▼▼▼

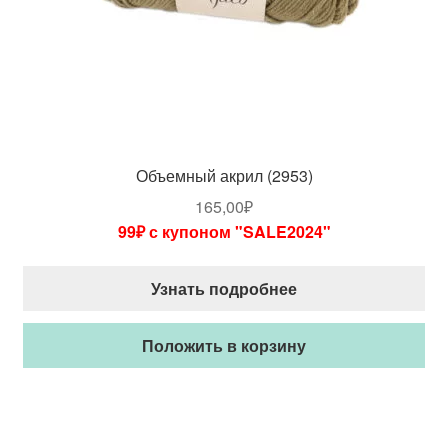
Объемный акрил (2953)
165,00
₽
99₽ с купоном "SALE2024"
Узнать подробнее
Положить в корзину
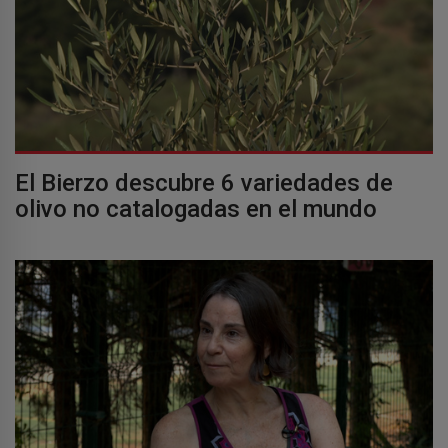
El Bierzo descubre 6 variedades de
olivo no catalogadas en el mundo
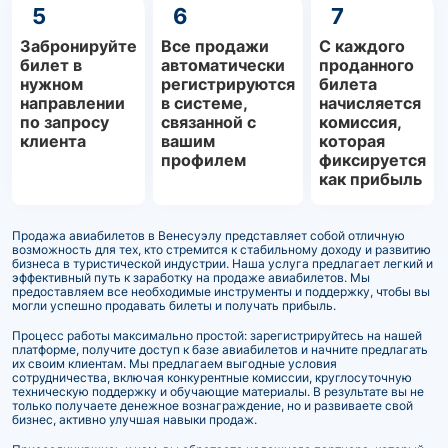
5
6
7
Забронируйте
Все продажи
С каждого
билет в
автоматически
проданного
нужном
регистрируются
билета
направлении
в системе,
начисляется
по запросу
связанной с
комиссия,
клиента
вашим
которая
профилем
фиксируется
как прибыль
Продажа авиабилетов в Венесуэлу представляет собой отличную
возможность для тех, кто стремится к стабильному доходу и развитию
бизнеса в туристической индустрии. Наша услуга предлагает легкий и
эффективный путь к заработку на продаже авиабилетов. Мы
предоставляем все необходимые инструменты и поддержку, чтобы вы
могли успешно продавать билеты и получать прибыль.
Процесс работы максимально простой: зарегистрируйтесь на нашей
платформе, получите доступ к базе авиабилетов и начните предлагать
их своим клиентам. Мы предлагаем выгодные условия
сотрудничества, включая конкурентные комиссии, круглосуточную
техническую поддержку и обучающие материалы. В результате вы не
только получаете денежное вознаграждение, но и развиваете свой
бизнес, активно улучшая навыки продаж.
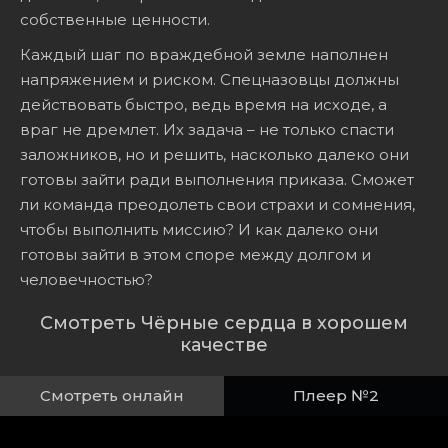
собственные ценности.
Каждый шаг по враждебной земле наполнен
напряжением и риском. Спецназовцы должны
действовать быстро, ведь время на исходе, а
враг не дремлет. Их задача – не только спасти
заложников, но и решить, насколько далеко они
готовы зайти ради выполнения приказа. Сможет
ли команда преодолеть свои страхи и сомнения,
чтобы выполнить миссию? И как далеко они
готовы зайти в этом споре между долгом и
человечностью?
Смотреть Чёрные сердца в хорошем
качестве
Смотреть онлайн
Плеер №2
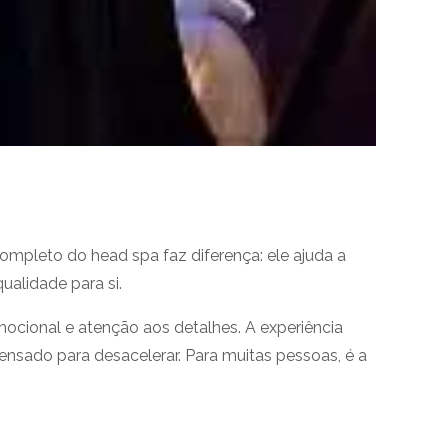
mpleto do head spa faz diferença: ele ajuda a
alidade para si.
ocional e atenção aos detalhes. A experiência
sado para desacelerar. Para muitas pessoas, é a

▲▲▲

* **INSTRUCTIONS TO FOLLOW**:
Filter the entries above and keep only the lines with the word "Смотреть".

* **THE ANSWER**:
Смотреть Чёрные сердца в хорошем
Смотреть онлайн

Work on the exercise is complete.